- _ABOUT THIS EXERCISE_:
Go line by line through the data and copy those with the word "verh".

Items from a data source
▼
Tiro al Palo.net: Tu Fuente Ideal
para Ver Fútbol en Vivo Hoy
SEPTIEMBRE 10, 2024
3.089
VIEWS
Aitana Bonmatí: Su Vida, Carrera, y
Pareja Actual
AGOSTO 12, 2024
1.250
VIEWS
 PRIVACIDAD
▲
▼
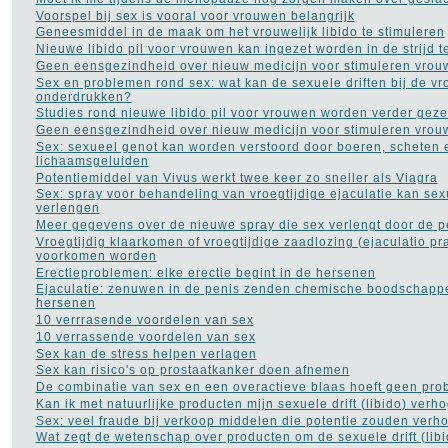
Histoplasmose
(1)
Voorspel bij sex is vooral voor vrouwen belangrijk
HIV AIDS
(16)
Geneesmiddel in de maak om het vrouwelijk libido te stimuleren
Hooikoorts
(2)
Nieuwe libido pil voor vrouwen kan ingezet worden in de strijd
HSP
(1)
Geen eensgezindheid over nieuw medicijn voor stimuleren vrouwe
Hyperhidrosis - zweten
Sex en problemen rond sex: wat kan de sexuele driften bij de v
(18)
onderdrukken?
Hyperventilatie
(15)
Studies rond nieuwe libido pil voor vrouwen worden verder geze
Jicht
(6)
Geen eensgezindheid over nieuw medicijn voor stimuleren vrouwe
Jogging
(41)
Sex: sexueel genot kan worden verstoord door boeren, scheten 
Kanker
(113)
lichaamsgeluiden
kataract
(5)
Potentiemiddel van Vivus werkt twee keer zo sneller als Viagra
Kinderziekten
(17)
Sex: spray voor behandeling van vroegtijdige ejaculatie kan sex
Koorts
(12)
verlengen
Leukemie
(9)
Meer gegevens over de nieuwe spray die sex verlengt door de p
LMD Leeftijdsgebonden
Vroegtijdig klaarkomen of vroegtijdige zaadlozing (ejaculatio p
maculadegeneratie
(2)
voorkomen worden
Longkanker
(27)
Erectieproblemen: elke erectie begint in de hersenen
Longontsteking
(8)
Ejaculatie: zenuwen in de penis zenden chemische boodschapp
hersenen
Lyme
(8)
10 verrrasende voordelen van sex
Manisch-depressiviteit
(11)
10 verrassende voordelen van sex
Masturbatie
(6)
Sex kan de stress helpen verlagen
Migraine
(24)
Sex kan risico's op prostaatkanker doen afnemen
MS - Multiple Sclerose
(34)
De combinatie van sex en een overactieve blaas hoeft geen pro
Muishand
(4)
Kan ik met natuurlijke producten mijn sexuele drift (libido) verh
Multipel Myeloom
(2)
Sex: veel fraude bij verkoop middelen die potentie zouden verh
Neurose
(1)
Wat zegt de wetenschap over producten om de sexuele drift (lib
▲
- _WRITTEN SOLUTION_:
Kan ik met natuurlijke producten mijn sexuele drift (libido) verh
Sex: veel fraude bij verkoop middelen die potentie zouden verh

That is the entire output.